Does anyone here know anything about the effects of solar flares on shortwave radio reception?? I hear we're in a seven year cycle for major flareups- is this true??


----------



## NaeKid (Oct 17, 2008)

Firefly said:


> Does anyone here know anything about the effects of solar flares on shortwave radio reception?? I hear we're in a seven year cycle for major flareups- is this true??


According to the reports that I have found, we are in a decline in solar activity. The peak was around 1998 when we hit the peak of global warming. Since then, solar activity has been slowing down and the average temperatures globally have also been declining.

The Farmer's Almanac (2009) has also reported the same findings.

At Intellicast, they have charts showing sun-spot activity and the effects of solar-flares. The predictions there state that if sun-spot activity reaches very low levels, the planet could be moving to a state of ice-age.

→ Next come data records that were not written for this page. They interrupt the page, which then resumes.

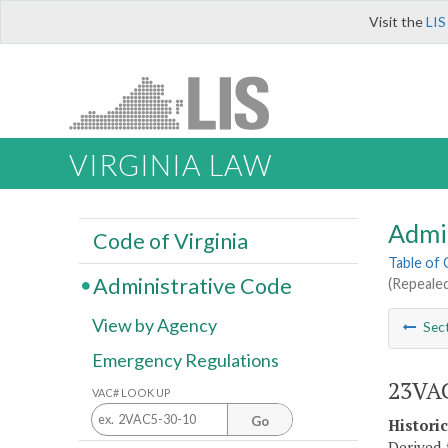
Visit the
LIS
VIRGINIA LAW
Admi
Code of Virginia
Table of
Administrative Code
(Repealed
View by Agency
Sec
Emergency Regulations
23VAC
VAC# LOOK UP
Go
Histori
Derived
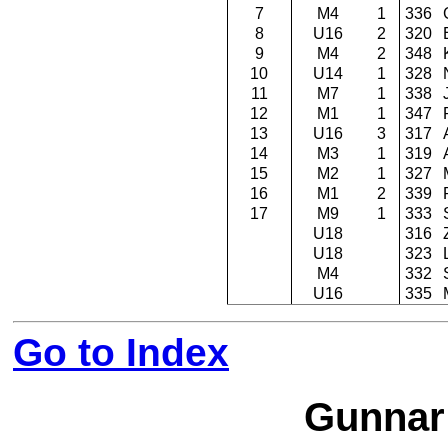
7
M4
1
336
8
U16
2
320
9
M4
2
348
10
U14
1
328
11
M7
1
338
12
M1
1
347
13
U16
3
317
14
M3
1
319
15
M2
1
327
16
M1
2
339
17
M9
1
333
U18
316
U18
323
M4
332
U16
335
Go to Index
Gunnar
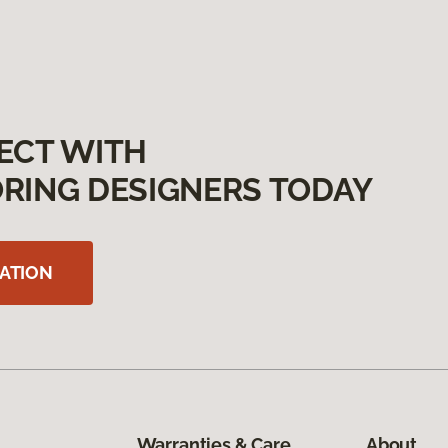
ECT WITH
RING DESIGNERS TODAY
ATION
Warranties & Care
About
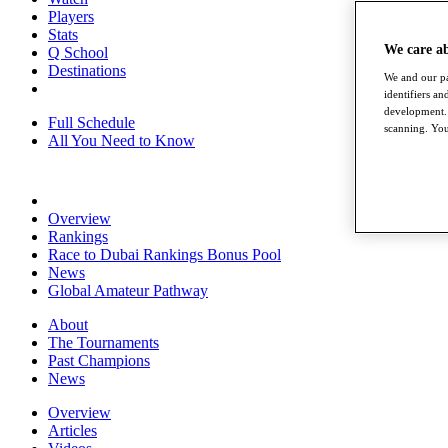
Players
Stats
We care a
Q School
Destinations
We and our pa
identifiers a
development. 
Full Schedule
scanning. You
All You Need to Know
Overview
Rankings
Race to Dubai Rankings Bonus Pool
News
Global Amateur Pathway
About
The Tournaments
Past Champions
News
Overview
Articles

Link to Intellicast's chart


----------



## greaseman (Jun 13, 2009)

*solar flares, and EMP's*

If a solar flare is bad enough, it can do quiet a bit of damage to electronics. In the event of a nuclear war, the problem with EMP's will knock our way of life back to the 1800's
Nothing with a solid state transistor will function again--all fried. that means no communication, no computers, no radios, no nothing. Back to pre telegraph days.
I guess someone could open up Pony Express again. I do believe that tube type radio equipment would be ok, but not much of that around except in older Ham radio, and short wave stuff.
Anything else that survives would have to be in a Faraday cage to survive the pulse of energy from a nuclear device.
Hope this info helps.


----------



## Jehiel Balfour (Aug 8, 2009)

Convert the frequency in Megahertz to actual wave length lets say 29 Megahertz is roughly 10 meters,or about 30 feet right.So,because I am going to tap right in the middle that is,15 feet to the left and 15 feet to the right.This makes a full wavelength dipole antenna all it takes is one 30 length of 12 gauge wire, and a wire from there to the back of your receiever.


----------